SAN FRANCISCO — Some of the biggest names in politics, entertainment and technology, including Joe Biden, Kanye West, Bill Gates and Elon Musk, appeared to have had their Twitter accounts hacked Wednesday.
The Associated Press reported that others whose accounts were hacked include former President Barack Obama, Amazon CEO Jeff Bezos, and Mike Bloomberg.
The accounts sent messages related to cryptocurrency, with most of the messages promising to double the money of anyone who sent Bitcoin to a specific cryptocurrency wallet. Within hours of the tweets appearing, nearly 300 people had fallen for the scam, sending more than $100,000 to the wallet. Many of the tweets were quickly removed, but in some cases similar tweets were sent again from the same accounts.
Twitter sent out a message saying that it was investigating the problem and looking to fix it.
The attack was a brazen show of force by the attackers who managed to seize one of the primary means of communications for a Who’s Who list of Americans. The hackers did not use their access to take aim at any important institutions or infrastructure like the stock market — instead deciding to just ask for Bitcoin.
But the attack was frightening because the hackers could have easily caused much more havoc. There was quickly speculation on what would have happened if the attackers had instead decided to move the financial markets or sew political chaos. Even though this didn’t happen, the attack exposed the vulnerability of a company, Twitter, that has become a de facto real-time news source.

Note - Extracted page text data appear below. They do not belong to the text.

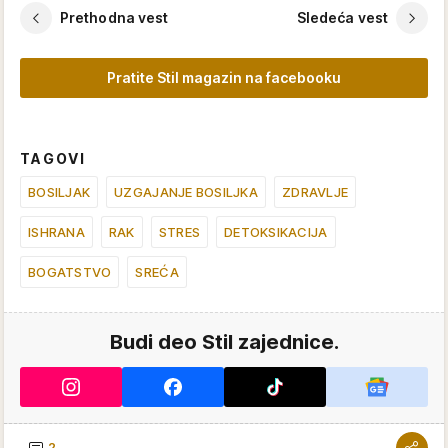
Prethodna vest
Sledeća vest
Pratite Stil magazin na facebooku
TAGOVI
BOSILJAK
UZGAJANJE BOSILJKA
ZDRAVLJE
ISHRANA
RAK
STRES
DETOKSIKACIJA
BOGATSTVO
SREĆA
Budi deo Stil zajednice.
2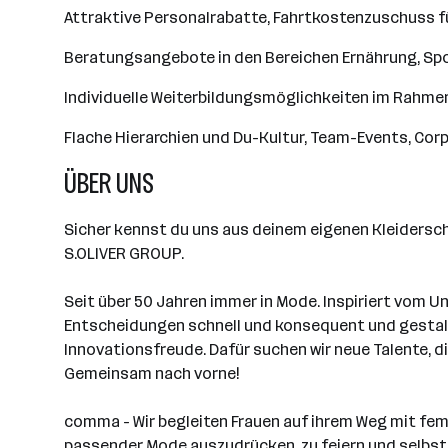
Attraktive Personalrabatte, Fahrtkostenzuschuss fü
Beratungsangebote in den Bereichen Ernährung, Spo
Individuelle Weiterbildungsmöglichkeiten im Rahme
Flache Hierarchien und Du-Kultur, Team-Events, Co
ÜBER UNS
Sicher kennst du uns aus deinem eigenen Kleiderschr
S.OLIVER GROUP.
Seit über 50 Jahren immer in Mode. Inspiriert vom U
Entscheidungen schnell und konsequent und gestalt
Innovationsfreude. Dafür suchen wir neue Talente, 
Gemeinsam nach vorne!
comma - Wir begleiten Frauen auf ihrem Weg mit femin
passender Mode auszudrücken, zu feiern und selbs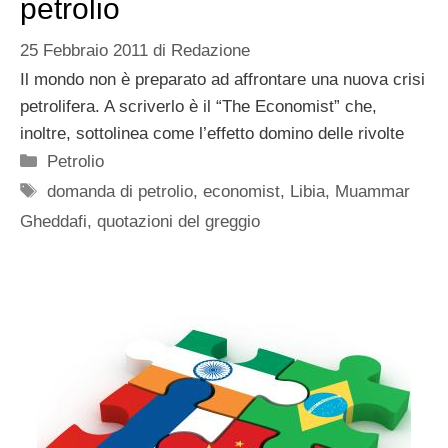
petrolio
25 Febbraio 2011
di
Redazione
Il mondo non è preparato ad affrontare una nuova crisi
petrolifera. A scriverlo è il “The Economist” che,
inoltre, sottolinea come l’effetto domino delle rivolte
Categorie
Petrolio
Tag
domanda di petrolio
,
economist
,
Libia
,
Muammar
Gheddafi
,
quotazioni del greggio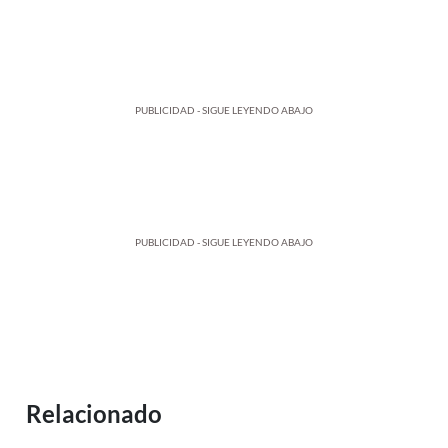
PUBLICIDAD - SIGUE LEYENDO ABAJO
PUBLICIDAD - SIGUE LEYENDO ABAJO
Relacionado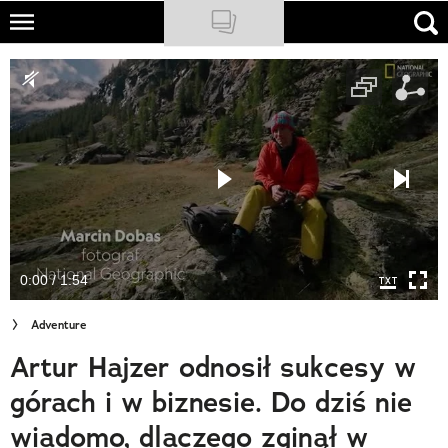
Skip
to
NATIONAL GEOGRAPHIC
main
content
TRAVELER
PODCASTY
Sklep
Newsletter
0:00 / 1:54
Cuda Polski
Adventure
Wielki Konkurs Fotograficzny
Artur Hajzer odnosił sukcesy w
Trendbook Podróżniczy
górach i w biznesie. Do dziś nie
Polecane
wiadomo, dlaczego zginął w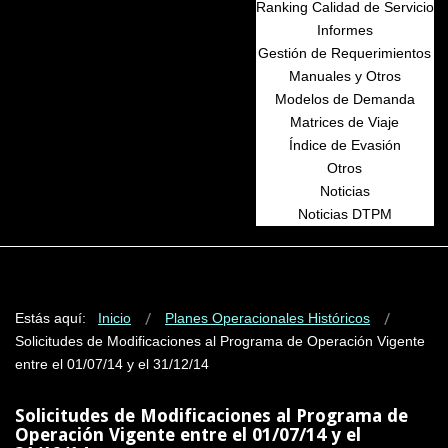
Ranking Calidad de Servicio
Informes
Gestión de Requerimientos
Manuales y Otros
Modelos de Demanda
Matrices de Viaje
Índice de Evasión
Otros
Noticias
Noticias DTPM
Estás aquí:
Inicio
Planes Operacionales Históricos
Solicitudes de Modificaciones al Programa de Operación Vigente
entre el 01/07/14 y el 31/12/14
Solicitudes de Modificaciones al Programa de
Operación Vigente entre el 01/07/14 y el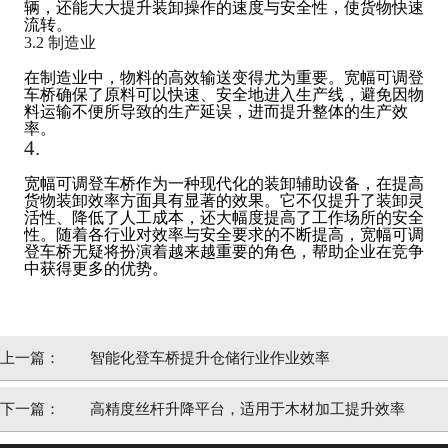
辆，还能大大提升装卸操作的速度与安全性，使货物快速
流转。
3.2 制造业
在制造业中，物料的高效输送变得尤为重要。宽幅可调登
车桥确保了原料可以快速、安全地进入生产线，避免因物
料运输不便所导致的生产延误，进而提升整体的生产效
率。
4.
宽幅可调登车桥作为一种现代化的装卸辅助设备，在提高
货物装卸效率方面具有显著的效果。它不仅提升了装卸灵
活性、降低了人工成本，还大幅度提高了工作场所的安全
性。随着各行业对效率与安全要求的不断提高，宽幅可调
登车桥无疑将扮演着越来越重要的角色，帮助企业在竞争
中获得更多的优势。
上一篇：
智能化登车桥提升仓储行业作业效率
下一篇：
高精度丝杆升降平台，适用于木材加工提升效率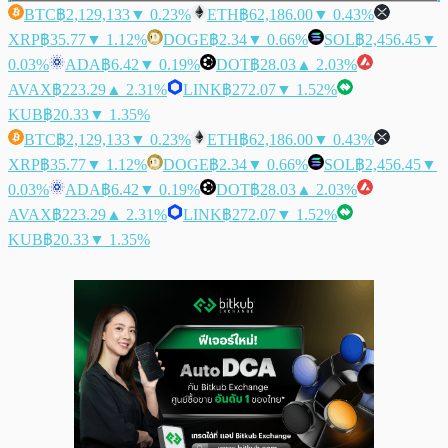
BTC
฿2,129,133
▼ 0.23%
ETH
฿62,186.00
▼ 0.43%
XRP
฿35.77
▼ 1.12%
DOGE
฿2.34
▼ 0.66%
SOL
฿2,456.45
▼
0.03%
ADA
฿6.42
▼ 0.19%
DOT
฿28.03
▲ 2.03%
AVAX
฿223.29
▲ 2.31%
LINK
฿272.07
▼ 1.52%
KUB
฿20.33
▼ 1.35%
BTC
฿2,129,133
▼ 0.23%
ETH
฿62,186.00
▼ 0.43%
XRP
฿35.77
▼ 1.12%
DOGE
฿2.34
▼ 0.66%
SOL
฿2,456.45
▼
0.03%
ADA
฿6.42
▼ 0.19%
DOT
฿28.03
▲ 2.03%
AVAX
฿223.29
▲ 2.31%
LINK
฿272.07
▼ 1.52%
KUB
฿20.33
▼ 1.35%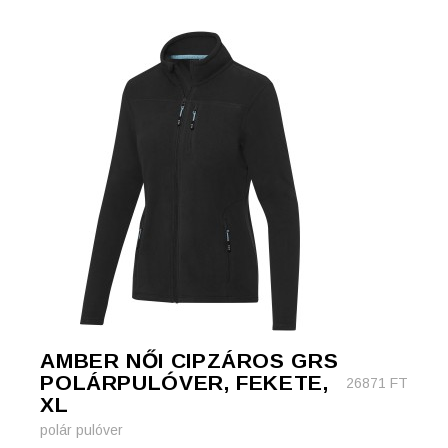
AMBER NŐI CIPZÁROS GRS
POLÁRPULÓVER, FEKETE,
26871
FT
XL
polár pulóver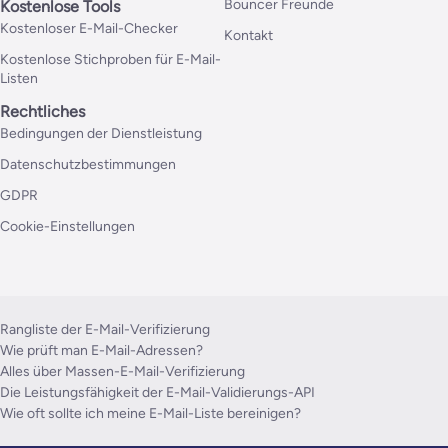
Bouncer Freunde
Kostenlose Tools
Kostenloser E-Mail-Checker
Kontakt
Kostenlose Stichproben für E-Mail-
Listen
Rechtliches
Bedingungen der Dienstleistung
Datenschutzbestimmungen
GDPR
Cookie-Einstellungen
Rangliste der E-Mail-Verifizierung
Wie prüft man E-Mail-Adressen?
Alles über Massen-E-Mail-Verifizierung
Die Leistungsfähigkeit der E-Mail-Validierungs-API
Wie oft sollte ich meine E-Mail-Liste bereinigen?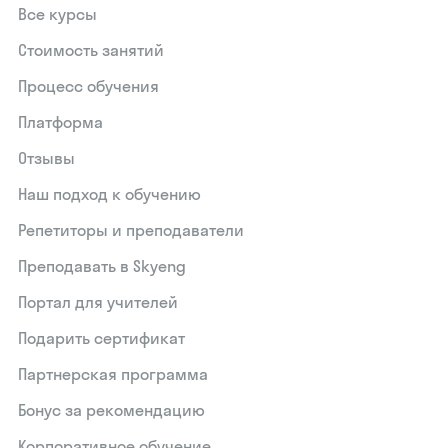
Все курсы
Стоимость занятий
Процесс обучения
Платформа
Отзывы
Наш подход к обучению
Репетиторы и преподаватели
Преподавать в Skyeng
Портал для учителей
Подарить сертификат
Партнерская программа
Бонус за рекомендацию
Корпоративное обучение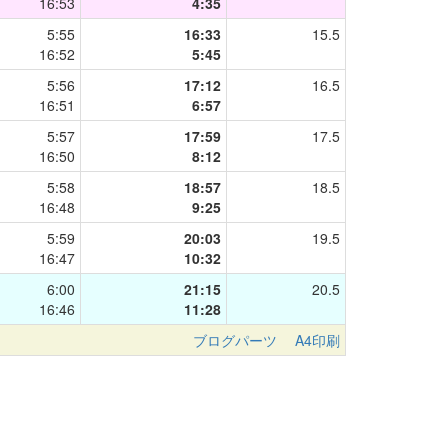
16:53
4:35
5:55
16:33
15.5
16:52
5:45
5:56
17:12
16.5
16:51
6:57
5:57
17:59
17.5
16:50
8:12
5:58
18:57
18.5
16:48
9:25
5:59
20:03
19.5
16:47
10:32
6:00
21:15
20.5
16:46
11:28
ブログパーツ
A4印刷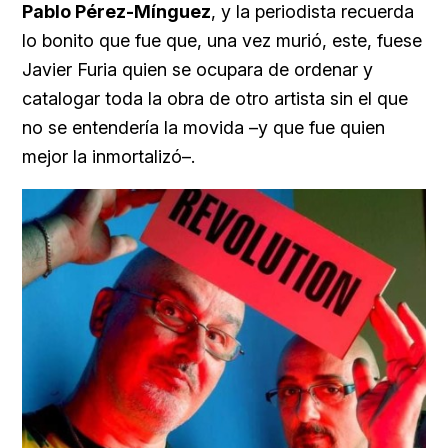
Pablo Pérez-Mínguez
, y la periodista recuerda
lo bonito que fue que, una vez murió, este, fuese
Javier Furia quien se ocupara de ordenar y
catalogar toda la obra de otro artista sin el que
no se entendería la movida –y que fue quien
mejor la inmortalizó–.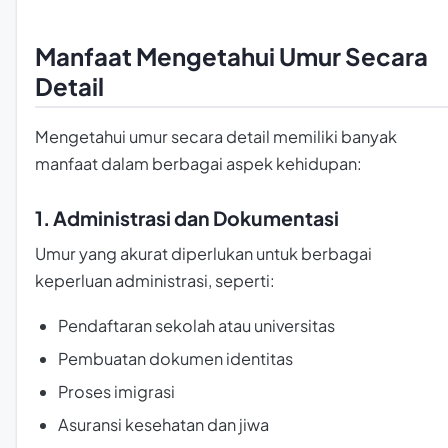
Manfaat Mengetahui Umur Secara
Detail
Mengetahui umur secara detail memiliki banyak
manfaat dalam berbagai aspek kehidupan:
1. Administrasi dan Dokumentasi
Umur yang akurat diperlukan untuk berbagai
keperluan administrasi, seperti:
Pendaftaran sekolah atau universitas
Pembuatan dokumen identitas
Proses imigrasi
Asuransi kesehatan dan jiwa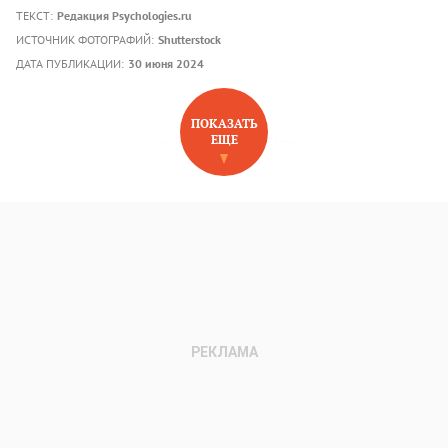
ТЕКСТ:
Редакция Psychologies.ru
ИСТОЧНИК ФОТОГРАФИЙ:
Shutterstock
ДАТА ПУБЛИКАЦИИ:
30 июня 2024
ПОКАЗАТЬ
ЕЩЕ
НОВОЕ НА САЙТЕ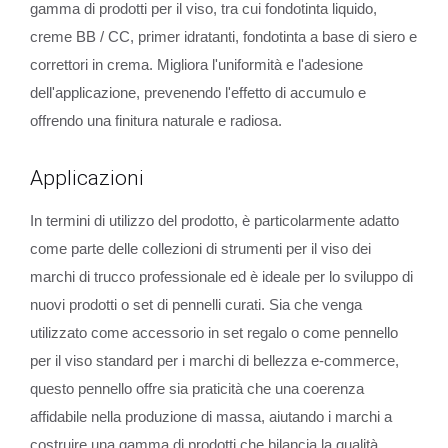
gamma di prodotti per il viso, tra cui fondotinta liquido,
creme BB / CC, primer idratanti, fondotinta a base di siero e
correttori in crema. Migliora l'uniformità e l'adesione
dell'applicazione, prevenendo l'effetto di accumulo e
offrendo una finitura naturale e radiosa.
Applicazioni
In termini di utilizzo del prodotto, è particolarmente adatto
come parte delle collezioni di strumenti per il viso dei
marchi di trucco professionale ed è ideale per lo sviluppo di
nuovi prodotti o set di pennelli curati. Sia che venga
utilizzato come accessorio in set regalo o come pennello
per il viso standard per i marchi di bellezza e-commerce,
questo pennello offre sia praticità che una coerenza
affidabile nella produzione di massa, aiutando i marchi a
costruire una gamma di prodotti che bilancia la qualità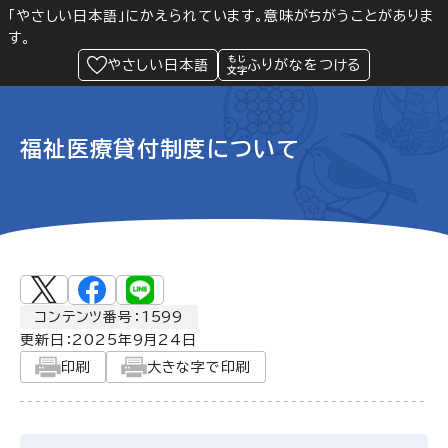
「やさしい日本語」にかえられています。意味がちがうことがありま
す。
防災
Language
閲覧支援
メニュー
緊急情報
やさしい日本語
ふりがなをつける
福祉医療貸付制度について
コンテンツ番号：1599
更新日：
2025年9月24日
印刷
大きな字で印刷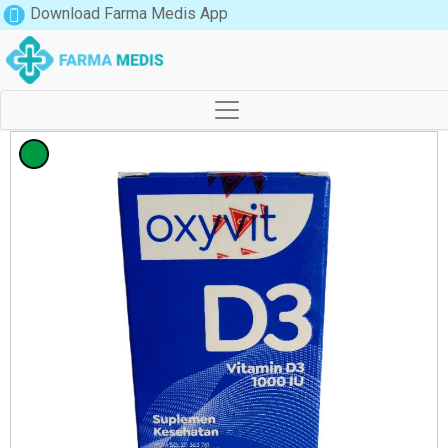
Download Farma Medis App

The messages posted in the breaches were an iteration of a long-running scam in which hackers pose as public figures on Twitter, and promise to match or even triple any funds that are sent to their Bitcoin wallets. In the past, hackers have created fake accounts to try to convince users that the funds will be going to public figures like Musk or Gates. The attacks Wednesday were the first time that the real accounts of public figures were used in the scam.
Gates, who has become one of the world’s leading philanthropists since stepping down as Microsoft CEO, confirmed to the Associated Press the tweet wasn’t from him. “This appears to be part of a larger issue that Twitter is facing,” a spokesperson for the billionaire said in a statement.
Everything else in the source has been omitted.